Springtime in Greenland

'Im now sitting outside my cabin here in Breddebugt, 4 hours walk North of Ilulissat. The sun is warming and the lovely springtime has arrived here in Greenland
I'm sorry for the lack of updates so far, with lack of power and Internet, finding time to write a blogpost was hard. So big thanks to Hotell Arctic (4 star Hotell/5 star conference centre) for giving me free Internet whenever I need to update the blog, and GreenAdventure for giving me Solar panel and battery from GoalZero. With this equipment now installed here in the cabin, writing should be easier.

With all that said, I think it's time for a recap.

I left Alaska the 10th of April, a sad day with a lot of good byes. Hopefully not to long before ill be back to that northern state. In Seattle I stayed a few hours, and managed to nearly loose my flight. I had to sprint through the whole airport (and it's not a small one) to get on board. Talking dog mushing while eating a good burger makes you loose track of time! Sweaty and out of breath, but I got on the plane, and I was headed for Reykjavik, Iceland.

Big thanks goes out to Karl Birkir and Anna for giving me a place to stay, and lending me a bike to get around town. I had never been in Iceland before, but this time I didn't get to see much more than Reykjavik, and the road from the airport. Defiantly a place worth coming back to, and do some more exploring of the mountains and fjords.

After two days in town, I boarded my AirIceland flight headed for Ilulissat, a beautiful flight that took us over Greenland and some beautiful mountains, before we arrived after 3 hours.
I quickly left some of my luggage in town, before I headed out to make camp. The tent was raised on a hill, looking down over Breddebugt. A beautiful view from my tent of the small bay, and out towards Disco Island.

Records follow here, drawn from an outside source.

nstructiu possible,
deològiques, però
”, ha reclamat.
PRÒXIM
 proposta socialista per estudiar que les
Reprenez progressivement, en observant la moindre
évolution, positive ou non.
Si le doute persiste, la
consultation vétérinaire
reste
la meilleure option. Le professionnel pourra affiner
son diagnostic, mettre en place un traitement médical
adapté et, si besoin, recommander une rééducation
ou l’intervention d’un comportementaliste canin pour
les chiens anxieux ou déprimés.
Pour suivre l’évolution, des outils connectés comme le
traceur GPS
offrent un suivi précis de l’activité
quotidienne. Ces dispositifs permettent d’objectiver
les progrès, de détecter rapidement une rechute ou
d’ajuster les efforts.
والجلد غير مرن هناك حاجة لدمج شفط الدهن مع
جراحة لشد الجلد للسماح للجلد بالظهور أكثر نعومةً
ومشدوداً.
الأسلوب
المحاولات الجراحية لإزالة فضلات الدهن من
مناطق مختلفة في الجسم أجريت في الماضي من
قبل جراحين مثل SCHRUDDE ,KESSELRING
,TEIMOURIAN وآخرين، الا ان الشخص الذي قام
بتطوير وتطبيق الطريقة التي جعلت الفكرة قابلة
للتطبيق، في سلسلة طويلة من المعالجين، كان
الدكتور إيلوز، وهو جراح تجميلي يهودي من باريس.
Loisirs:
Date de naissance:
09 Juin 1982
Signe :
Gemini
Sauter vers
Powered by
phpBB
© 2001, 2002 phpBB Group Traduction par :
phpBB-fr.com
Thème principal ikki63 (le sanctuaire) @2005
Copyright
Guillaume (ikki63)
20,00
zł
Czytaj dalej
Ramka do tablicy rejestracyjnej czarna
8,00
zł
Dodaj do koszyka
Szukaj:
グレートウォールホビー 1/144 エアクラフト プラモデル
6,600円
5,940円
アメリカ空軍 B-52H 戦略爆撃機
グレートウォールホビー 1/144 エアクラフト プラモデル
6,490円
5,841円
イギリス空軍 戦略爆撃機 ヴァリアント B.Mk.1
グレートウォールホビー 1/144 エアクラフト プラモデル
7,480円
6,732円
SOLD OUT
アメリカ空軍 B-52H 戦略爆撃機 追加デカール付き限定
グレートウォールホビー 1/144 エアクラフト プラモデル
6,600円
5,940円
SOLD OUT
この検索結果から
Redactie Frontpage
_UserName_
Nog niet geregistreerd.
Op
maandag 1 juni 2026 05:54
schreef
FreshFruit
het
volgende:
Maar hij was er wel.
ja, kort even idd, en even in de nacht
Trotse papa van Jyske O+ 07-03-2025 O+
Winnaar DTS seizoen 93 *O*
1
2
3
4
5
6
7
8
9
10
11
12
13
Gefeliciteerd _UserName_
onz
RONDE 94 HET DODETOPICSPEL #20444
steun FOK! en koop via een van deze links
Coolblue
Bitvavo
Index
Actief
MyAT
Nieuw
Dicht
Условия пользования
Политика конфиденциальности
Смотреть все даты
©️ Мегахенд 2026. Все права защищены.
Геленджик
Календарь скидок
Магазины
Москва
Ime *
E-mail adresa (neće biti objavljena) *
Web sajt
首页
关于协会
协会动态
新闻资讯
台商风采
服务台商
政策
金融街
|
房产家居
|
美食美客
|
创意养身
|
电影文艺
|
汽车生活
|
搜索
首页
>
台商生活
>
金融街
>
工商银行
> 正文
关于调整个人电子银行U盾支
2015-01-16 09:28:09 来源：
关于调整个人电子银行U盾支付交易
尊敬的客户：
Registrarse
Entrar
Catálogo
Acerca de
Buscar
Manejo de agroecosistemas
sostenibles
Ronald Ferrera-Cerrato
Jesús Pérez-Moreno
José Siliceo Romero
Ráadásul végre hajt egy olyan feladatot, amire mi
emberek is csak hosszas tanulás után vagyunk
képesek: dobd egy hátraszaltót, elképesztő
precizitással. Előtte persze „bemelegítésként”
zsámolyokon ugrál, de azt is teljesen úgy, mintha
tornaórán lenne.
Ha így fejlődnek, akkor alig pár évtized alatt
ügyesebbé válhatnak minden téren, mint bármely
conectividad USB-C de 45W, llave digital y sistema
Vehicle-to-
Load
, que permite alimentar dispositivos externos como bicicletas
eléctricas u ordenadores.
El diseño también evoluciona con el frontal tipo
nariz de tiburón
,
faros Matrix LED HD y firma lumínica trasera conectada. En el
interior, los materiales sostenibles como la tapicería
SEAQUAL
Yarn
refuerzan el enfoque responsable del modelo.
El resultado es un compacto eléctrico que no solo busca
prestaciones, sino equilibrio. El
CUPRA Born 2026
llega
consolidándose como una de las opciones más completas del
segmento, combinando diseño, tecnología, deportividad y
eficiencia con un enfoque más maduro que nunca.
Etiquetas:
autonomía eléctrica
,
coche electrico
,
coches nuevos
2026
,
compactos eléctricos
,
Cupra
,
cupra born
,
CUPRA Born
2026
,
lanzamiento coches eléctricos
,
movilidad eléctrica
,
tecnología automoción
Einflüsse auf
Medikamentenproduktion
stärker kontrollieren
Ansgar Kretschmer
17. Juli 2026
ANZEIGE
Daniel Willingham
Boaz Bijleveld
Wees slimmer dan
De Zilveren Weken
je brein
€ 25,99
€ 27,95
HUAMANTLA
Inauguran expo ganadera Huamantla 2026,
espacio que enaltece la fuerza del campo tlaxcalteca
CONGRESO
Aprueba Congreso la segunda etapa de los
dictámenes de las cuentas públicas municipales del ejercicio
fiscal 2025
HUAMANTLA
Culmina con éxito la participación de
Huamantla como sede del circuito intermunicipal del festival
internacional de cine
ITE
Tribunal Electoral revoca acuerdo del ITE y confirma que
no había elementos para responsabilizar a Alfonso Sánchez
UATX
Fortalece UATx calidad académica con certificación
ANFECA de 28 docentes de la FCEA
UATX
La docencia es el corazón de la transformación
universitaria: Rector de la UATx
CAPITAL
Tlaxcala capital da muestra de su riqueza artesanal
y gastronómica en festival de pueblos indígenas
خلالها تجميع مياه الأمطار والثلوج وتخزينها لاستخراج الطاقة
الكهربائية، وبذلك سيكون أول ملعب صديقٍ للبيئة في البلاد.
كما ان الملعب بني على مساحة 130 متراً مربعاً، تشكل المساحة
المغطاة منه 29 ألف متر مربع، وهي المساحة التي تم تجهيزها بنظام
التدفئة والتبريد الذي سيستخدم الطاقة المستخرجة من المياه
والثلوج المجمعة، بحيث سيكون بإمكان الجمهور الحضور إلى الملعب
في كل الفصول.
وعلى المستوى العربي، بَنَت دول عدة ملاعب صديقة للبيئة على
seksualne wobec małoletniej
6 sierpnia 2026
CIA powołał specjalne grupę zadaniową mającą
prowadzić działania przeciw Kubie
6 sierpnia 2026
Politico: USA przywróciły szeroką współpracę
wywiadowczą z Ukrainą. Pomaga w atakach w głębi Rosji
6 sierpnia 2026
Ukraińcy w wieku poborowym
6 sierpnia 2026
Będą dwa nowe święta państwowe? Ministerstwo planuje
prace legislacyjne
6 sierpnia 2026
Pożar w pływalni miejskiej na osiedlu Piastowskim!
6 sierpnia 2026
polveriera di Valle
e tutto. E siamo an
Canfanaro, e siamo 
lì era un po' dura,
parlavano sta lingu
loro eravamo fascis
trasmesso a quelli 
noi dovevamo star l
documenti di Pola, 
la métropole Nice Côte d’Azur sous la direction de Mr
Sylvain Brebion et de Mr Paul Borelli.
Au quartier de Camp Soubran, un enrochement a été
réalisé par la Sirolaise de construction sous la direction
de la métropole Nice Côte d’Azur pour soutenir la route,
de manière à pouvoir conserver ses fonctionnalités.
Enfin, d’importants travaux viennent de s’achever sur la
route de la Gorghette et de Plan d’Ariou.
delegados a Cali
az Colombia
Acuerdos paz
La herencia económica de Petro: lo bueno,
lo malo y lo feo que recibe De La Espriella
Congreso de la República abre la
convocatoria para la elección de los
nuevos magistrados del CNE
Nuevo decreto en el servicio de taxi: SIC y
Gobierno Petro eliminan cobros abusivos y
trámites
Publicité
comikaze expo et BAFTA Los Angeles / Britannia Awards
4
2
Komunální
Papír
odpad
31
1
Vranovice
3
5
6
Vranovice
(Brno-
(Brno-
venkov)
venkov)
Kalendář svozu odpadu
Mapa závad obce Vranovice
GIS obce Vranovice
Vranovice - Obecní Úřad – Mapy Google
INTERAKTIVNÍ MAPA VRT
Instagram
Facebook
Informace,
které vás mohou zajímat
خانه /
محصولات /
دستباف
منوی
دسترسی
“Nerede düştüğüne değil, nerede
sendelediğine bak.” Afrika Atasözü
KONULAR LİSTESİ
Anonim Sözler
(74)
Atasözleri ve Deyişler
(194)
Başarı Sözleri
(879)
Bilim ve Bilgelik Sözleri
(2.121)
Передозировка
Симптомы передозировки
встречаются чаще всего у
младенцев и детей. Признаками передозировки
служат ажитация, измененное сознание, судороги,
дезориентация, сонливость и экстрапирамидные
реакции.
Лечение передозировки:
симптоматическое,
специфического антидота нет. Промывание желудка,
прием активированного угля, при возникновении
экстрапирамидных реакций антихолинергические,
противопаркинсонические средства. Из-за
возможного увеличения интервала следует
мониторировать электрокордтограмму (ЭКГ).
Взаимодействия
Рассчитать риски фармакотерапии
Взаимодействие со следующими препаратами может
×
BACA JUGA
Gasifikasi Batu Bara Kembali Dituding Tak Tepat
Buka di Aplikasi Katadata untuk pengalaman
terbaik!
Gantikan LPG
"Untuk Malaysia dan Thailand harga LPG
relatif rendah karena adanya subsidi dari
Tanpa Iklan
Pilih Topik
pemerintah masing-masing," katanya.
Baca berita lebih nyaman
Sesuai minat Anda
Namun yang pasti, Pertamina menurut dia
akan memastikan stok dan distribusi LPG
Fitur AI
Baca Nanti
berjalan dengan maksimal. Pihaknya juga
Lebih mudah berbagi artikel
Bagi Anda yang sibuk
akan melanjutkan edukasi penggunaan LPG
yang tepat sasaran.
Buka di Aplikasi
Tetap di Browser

At this spot I stayed for two weeks, taking some long and short trips in the mountains, and one day walked to the settlement of Rodebay, a town of 40 people.

Running dogs in a fan

Running dogs "the Greenland way" is certainly different than what I'm used to from Norway and Alaska. First of all, the sled doesn't have any runners extending behind the handlebar, so you can't stand behind ready to use the brake, or steer the sled in tight turns. "Why stand when you can sit?" as Konrad put it, the guy who lets me stay here and has helped me with everything.
So, there we sit on the sled, good and comfortable on top of some pillows and a reindeer skin. In front of us is 8 dogs, all hooked up in a big fan. All the dogs running beside each other, all the tug lines attached to one point near the sled, except the leader who have a longer tug line, and is running a few feet ahead.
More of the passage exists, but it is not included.